Hasso wondered. Drepteaza was cool, almost cold, as if she had no idea how pretty she was. That made the prospect of heating her all the more exciting. But she looked at him as if he were a side of beef. If he offended her, she could do anything she wanted to him. He kept his big mouth shut ... about that, anyway.

“Leneshul is all right,” he told her.

“Then she will come to you again,” Drepteaza said briskly. And Leneshul did, two or three nights a week. On those nights, Hasso never had any of the dreams that disturbed him. He had them less often on other nights, too.

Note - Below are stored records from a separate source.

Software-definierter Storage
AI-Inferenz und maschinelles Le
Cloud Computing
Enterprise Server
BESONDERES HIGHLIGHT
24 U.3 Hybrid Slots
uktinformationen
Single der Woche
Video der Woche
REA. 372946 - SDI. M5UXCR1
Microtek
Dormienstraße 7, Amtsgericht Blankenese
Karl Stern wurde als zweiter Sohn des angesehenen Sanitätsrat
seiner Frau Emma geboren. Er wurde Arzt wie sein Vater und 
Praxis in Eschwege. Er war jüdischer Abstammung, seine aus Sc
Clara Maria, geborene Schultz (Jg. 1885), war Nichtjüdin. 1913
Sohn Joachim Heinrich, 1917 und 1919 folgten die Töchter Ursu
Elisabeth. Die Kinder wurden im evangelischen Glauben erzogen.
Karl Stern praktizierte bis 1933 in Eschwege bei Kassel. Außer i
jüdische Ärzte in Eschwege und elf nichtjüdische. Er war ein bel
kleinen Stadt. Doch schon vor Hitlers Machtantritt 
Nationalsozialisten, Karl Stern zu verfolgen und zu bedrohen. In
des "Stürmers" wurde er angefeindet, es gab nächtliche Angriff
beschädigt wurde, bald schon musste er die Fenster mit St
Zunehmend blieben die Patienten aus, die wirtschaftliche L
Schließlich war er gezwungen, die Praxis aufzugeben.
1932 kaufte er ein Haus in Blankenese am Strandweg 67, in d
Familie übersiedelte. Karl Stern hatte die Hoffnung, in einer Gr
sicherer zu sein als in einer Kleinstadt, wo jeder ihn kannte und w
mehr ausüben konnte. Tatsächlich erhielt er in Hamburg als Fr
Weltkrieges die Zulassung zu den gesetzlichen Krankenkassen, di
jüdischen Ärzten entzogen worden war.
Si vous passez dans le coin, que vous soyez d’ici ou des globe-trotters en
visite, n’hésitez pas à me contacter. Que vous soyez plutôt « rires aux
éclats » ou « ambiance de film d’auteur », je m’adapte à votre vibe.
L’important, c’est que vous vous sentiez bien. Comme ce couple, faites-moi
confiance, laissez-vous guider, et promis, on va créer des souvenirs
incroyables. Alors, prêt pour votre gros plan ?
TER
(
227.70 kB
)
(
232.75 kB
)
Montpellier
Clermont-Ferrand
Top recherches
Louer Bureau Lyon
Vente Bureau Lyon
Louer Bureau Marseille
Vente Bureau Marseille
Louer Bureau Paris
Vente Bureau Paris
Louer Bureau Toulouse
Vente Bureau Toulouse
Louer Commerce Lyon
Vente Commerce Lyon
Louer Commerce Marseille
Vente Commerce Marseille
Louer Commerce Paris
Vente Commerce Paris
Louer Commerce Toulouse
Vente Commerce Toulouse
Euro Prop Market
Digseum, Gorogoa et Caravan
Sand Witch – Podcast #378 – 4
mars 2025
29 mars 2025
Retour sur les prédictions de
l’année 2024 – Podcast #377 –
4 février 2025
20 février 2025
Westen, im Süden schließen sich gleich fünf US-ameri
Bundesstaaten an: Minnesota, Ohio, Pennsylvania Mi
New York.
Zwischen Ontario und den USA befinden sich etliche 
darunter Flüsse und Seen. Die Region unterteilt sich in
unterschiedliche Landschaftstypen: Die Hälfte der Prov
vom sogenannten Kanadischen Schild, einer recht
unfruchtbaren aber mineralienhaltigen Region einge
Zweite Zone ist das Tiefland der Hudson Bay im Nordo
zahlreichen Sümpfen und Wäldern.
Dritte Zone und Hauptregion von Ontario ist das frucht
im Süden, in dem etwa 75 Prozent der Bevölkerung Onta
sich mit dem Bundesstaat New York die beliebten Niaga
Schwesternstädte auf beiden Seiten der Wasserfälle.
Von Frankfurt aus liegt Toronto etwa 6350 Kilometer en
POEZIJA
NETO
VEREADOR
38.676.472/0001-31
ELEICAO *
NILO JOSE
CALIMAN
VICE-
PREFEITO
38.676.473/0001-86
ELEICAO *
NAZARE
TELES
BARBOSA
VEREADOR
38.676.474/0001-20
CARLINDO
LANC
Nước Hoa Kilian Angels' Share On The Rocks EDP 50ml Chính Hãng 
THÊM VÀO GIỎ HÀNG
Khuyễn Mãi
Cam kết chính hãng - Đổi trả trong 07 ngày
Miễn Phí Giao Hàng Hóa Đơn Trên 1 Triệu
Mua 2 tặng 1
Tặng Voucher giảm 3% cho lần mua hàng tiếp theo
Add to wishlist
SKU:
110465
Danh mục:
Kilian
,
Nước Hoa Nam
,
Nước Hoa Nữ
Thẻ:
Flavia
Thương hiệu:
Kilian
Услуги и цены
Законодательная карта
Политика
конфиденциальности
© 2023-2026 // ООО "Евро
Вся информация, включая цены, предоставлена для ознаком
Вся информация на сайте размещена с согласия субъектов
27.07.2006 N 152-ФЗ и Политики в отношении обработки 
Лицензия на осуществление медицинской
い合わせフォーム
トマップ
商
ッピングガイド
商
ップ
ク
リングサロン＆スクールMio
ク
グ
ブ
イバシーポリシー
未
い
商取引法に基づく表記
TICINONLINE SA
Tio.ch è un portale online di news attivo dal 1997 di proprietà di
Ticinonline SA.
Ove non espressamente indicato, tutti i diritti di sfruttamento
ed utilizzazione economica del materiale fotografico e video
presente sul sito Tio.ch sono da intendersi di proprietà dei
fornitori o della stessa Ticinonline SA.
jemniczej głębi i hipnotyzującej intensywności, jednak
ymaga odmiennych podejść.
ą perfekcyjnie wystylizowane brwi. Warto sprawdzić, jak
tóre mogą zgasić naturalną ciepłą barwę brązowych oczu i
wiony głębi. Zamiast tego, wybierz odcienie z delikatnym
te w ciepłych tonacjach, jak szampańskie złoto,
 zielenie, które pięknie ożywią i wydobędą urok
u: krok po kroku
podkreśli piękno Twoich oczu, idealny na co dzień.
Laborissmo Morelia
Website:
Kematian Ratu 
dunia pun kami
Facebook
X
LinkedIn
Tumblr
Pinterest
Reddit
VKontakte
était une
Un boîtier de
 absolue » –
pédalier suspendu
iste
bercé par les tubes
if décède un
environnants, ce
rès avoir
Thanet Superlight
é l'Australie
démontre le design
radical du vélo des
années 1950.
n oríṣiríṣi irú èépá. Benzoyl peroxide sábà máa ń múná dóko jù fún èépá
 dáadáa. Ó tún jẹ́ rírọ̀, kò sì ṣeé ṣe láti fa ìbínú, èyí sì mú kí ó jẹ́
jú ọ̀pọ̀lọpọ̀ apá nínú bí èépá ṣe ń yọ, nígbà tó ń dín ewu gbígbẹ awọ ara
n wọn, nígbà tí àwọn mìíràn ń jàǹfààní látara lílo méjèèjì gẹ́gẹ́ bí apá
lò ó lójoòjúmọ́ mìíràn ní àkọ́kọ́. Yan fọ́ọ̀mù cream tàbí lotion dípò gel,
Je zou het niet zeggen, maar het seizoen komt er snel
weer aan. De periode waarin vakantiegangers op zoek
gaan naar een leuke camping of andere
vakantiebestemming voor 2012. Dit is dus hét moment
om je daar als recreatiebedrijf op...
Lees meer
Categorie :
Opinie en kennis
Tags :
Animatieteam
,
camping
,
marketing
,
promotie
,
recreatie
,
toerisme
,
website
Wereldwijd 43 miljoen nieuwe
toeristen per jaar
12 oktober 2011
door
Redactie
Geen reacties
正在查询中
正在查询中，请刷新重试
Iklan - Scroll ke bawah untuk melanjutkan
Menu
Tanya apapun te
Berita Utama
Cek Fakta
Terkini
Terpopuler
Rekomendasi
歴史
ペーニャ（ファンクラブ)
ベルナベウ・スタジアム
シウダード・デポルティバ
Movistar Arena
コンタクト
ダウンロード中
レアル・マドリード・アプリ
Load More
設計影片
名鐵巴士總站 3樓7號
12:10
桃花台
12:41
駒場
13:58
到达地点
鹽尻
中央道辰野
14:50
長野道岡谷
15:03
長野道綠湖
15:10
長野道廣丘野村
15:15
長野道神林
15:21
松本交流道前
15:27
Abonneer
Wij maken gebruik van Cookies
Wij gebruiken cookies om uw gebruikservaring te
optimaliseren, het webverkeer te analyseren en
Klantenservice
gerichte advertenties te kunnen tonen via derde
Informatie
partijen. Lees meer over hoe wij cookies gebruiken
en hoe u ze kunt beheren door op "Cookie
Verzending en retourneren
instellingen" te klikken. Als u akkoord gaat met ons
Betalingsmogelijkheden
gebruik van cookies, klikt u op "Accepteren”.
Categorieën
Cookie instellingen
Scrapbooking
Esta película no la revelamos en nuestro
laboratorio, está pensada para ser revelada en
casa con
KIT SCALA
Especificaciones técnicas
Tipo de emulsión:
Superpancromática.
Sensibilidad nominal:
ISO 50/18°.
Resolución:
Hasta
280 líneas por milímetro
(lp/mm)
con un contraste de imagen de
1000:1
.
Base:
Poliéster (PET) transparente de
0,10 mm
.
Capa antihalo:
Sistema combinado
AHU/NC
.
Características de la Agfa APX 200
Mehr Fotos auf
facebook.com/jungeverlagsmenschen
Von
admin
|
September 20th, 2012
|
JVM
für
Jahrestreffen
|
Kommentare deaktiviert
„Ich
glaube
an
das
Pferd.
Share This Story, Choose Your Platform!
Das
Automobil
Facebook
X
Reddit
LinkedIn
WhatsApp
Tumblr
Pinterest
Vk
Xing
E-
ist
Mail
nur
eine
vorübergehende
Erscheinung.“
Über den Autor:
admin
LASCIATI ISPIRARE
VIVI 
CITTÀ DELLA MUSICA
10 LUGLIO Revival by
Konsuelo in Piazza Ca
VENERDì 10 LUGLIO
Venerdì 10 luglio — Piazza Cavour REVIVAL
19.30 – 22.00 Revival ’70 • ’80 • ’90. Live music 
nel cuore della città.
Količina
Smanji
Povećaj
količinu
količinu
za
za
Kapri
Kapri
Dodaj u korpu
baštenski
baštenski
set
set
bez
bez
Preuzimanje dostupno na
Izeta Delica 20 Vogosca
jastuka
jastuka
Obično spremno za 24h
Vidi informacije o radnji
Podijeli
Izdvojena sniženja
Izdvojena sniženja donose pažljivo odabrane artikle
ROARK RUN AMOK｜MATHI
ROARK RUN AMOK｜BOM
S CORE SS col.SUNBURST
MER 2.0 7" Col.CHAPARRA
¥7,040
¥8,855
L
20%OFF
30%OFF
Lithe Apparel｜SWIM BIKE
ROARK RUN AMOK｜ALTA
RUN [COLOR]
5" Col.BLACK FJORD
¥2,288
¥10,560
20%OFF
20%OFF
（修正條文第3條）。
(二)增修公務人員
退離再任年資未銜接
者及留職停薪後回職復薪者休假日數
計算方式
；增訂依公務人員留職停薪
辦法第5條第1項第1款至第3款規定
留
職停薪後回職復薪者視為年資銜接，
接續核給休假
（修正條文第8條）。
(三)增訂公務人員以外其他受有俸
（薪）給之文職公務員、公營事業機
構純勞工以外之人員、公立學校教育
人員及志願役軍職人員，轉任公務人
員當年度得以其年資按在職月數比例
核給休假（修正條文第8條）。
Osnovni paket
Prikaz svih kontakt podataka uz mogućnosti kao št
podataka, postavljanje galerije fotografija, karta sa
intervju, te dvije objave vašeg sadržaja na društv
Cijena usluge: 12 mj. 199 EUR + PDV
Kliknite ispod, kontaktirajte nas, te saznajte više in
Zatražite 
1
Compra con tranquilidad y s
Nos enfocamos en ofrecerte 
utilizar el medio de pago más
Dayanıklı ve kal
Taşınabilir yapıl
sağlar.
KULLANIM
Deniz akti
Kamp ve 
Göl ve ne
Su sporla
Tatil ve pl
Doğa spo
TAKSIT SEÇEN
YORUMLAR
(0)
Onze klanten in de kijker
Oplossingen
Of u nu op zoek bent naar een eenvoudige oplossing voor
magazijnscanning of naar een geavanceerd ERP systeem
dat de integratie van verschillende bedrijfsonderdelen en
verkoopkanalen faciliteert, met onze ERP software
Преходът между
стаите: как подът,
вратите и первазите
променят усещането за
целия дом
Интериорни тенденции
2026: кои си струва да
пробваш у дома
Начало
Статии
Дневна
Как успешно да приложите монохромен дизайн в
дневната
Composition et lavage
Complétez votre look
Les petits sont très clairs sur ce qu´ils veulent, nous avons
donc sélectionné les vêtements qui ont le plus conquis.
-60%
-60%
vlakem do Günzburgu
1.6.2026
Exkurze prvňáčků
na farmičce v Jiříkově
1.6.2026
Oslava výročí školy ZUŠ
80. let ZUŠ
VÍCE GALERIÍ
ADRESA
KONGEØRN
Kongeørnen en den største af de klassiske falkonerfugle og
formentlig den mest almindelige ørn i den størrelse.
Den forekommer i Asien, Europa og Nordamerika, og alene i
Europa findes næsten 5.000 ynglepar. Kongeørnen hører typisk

But when they did come on other nights, they seemed more urgent, as if whatever was behind them felt itself thwarted and so tried harder than ever to break through. That alarmed him; he felt pursued. He used the solace of Leneshul’s compliant body as often as he could.

No matter what he did, he couldn’t get it up every single night. He wished he were ten years younger; then he might have. But when he was ten years younger, the future stretched out before him with a broad and shining path. The
Führer
was turning the tiny
Reichswehr
into the
Wehrmacht,
restoring German pride, restoring German power. What could stand in the way of a proud, resurgent nation?